RESOLUSI TANPA AKSI


Penghujung tahun 2017 sudah berlalu menuju lembaran baru untuk terus maju di tahun yang baru. Ya, selamat datang tahun 2018. Semua orang mau tidak mau harus menerima kalau kita semua sudah berada pada tahun dimana semuanya mencoba untuk jauh lebih baik dan lebih berkembang dibandingkan tahun lalu. Bagi para penggiat sosial media, mereka bebondong-bondong menyebarkan kepada para pengikutnya tentang resolusi baru mereka di tahun ini. Dengan cara yang berbeda-beda mereka memberitahukan resolusi masing-masing, dengan harapan membuat perubahan yang lebih baik dibandingkan apa yang sudah pernah mereka jalankan. Sedikit klise memang, setiap resolusi yang disampaikan dan disebarkan pada intinya membuat jati diri seseorang jauh atau bertambah menjadi lebih baik kedepannya. Tidak ada yang salah pada mereka yang menyampaikan resolusi mereka kepada khalayak ramai, terlebih bagi mereka yang merupakan seorang public figure, namun atas segala resolusi yang disampaikan kemudian dilaksanakan tanpa adanya sebuah aksi, dapatkah itu terealisasi?

Ketika di awal perjalanan antara tekad yang muncul dari suara hati untuk menyelesaikan sejalan dengan langkah tubuh untuk melaksanakan demi mencapai tujuan yang sama dengan berlandaskan pada sebuah target bernama resolusi, namun ketika langkah niat dengan langkah tubuh sudah mulai tidak berjalan secara bersamaan lagi ini yang akan menyebabkan munculnya omongan basi.

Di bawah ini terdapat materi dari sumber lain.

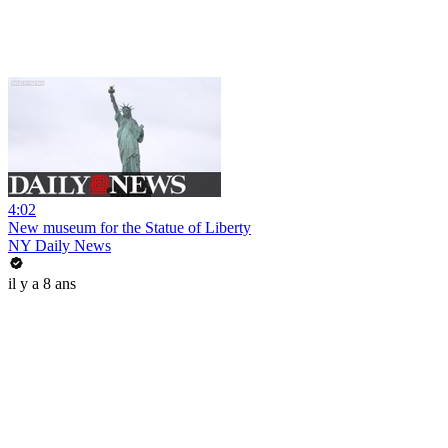
4:02
New museum for the Statue of Liberty
NY Daily News
il y a 8 ans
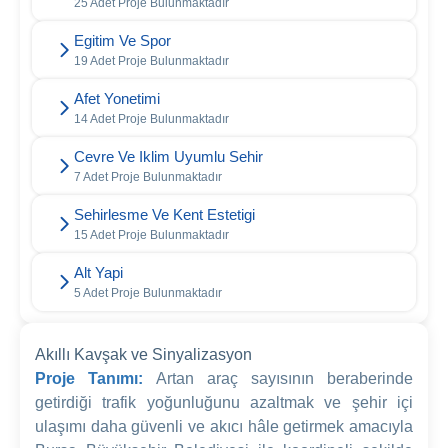
25 Adet Proje Bulunmaktadır
Egitim Ve Spor
19 Adet Proje Bulunmaktadır
Afet Yonetimi
14 Adet Proje Bulunmaktadır
Cevre Ve Iklim Uyumlu Sehir
7 Adet Proje Bulunmaktadır
Sehirlesme Ve Kent Estetigi
15 Adet Proje Bulunmaktadır
Alt Yapi
5 Adet Proje Bulunmaktadır
Akıllı Kavşak ve Sinyalizasyon
Proje Tanımı:
Artan araç sayısının beraberinde
getirdiği trafik yoğunluğunu azaltmak ve şehir içi
ulaşımı daha güvenli ve akıcı hâle getirmek amacıyla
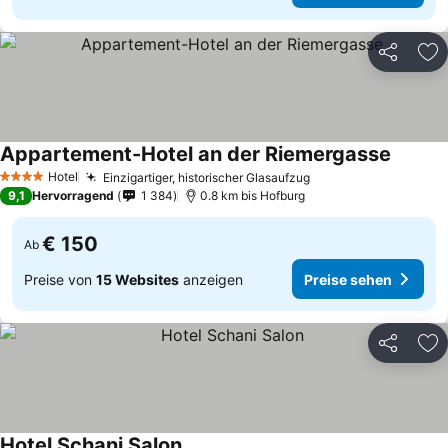
Teilen
Zu
Appartement-Hotel an der Riemergasse
Hotel
Einzigartiger, historischer Glasaufzug
4 Sterne
9,1
Hervorragend
1 384
0.8 km bis Hofburg
€ 150
Ab
Preise von
15 Websites
anzeigen
Preise sehen
Teilen
Zu
Hotel Schani Salon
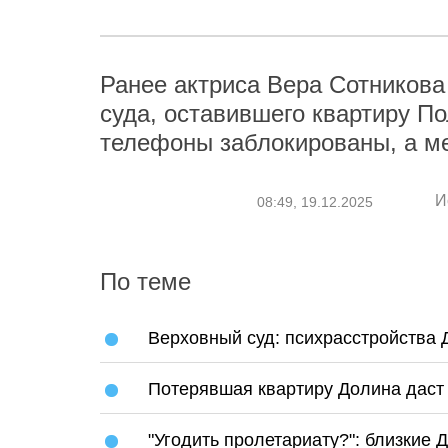
Ранее актриса Вера Сотников
суда, оставившего квартиру По
телефоны заблокированы, а м
И
08:49, 19.12.2025
По теме
Верховный суд: психрасстройства 
Потерявшая квартиру Долина даст
"Угодить пролетариату?": близкие 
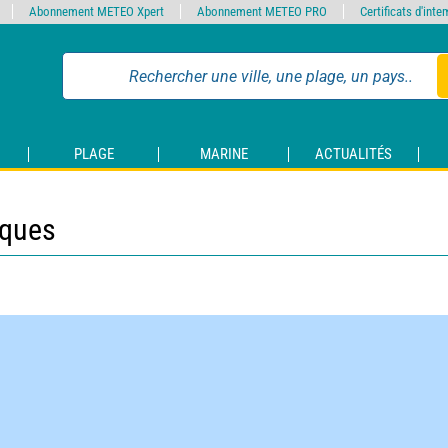
Abonnement METEO Xpert
Abonnement METEO PRO
Certificats d'int
PLAGE
MARINE
ACTUALITÉS
iques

Hingga pada akhirnya apa yang ditargetkan di awal tahun akan berbeda dengan apa yang direaliasikan di penghujung tahun. 

Banyak resolusi hanya akan menjadi waiting list semata ketika diri sendiri tidak siap untuk melaksanakannya. Seakan-akan hanya menjadi wacana dan omongan semata atas apa yang sudah ditargetkan untuk direalisasikan. Mudah saja untuk berkilah dengan mengucapkan kalimat “Apa yang tidak tercapai akan menjadi resolusi di tahun berikutnya” atas kegagalan yang kita capai. Seharusnya tidak perlu mendeklarasikan resolusi jika jati diri tidak cukup sanggup untuk menjalani atau menyampaikan resolusi hanya sebuah caption belaka sebagai jembatan antara penghujung dengan awal bagi karir seseorang?

Mungkin kita perlu memahami sistem kerja sebuah kamera. Sama dengan kita, kamera juga memiliki resolusi dengan sudut pandang yang berbeda namun tidak lantang menyebutkan kalau dia merupakan sebuah benda yang harus dibutuhkan dalam kehidupan. Hanya cukup mereka (manusia) saja yang mengambil kesimpulan atas realisasi dari sebuah sistem kerjanya. Hasilnya adalah sebuah apreasiasi yang berujung kebutuhan adanya kamera di kehidupan penggunanya (manusia). Padahal kamera saja tidak begitu angkuh memperlihatkan kebesaran dari capaian resolusi dari hasil output-nya. Hanya cukup pihak lain saja yang mengapresiasi hasil resolusi dari sistem kerjanya.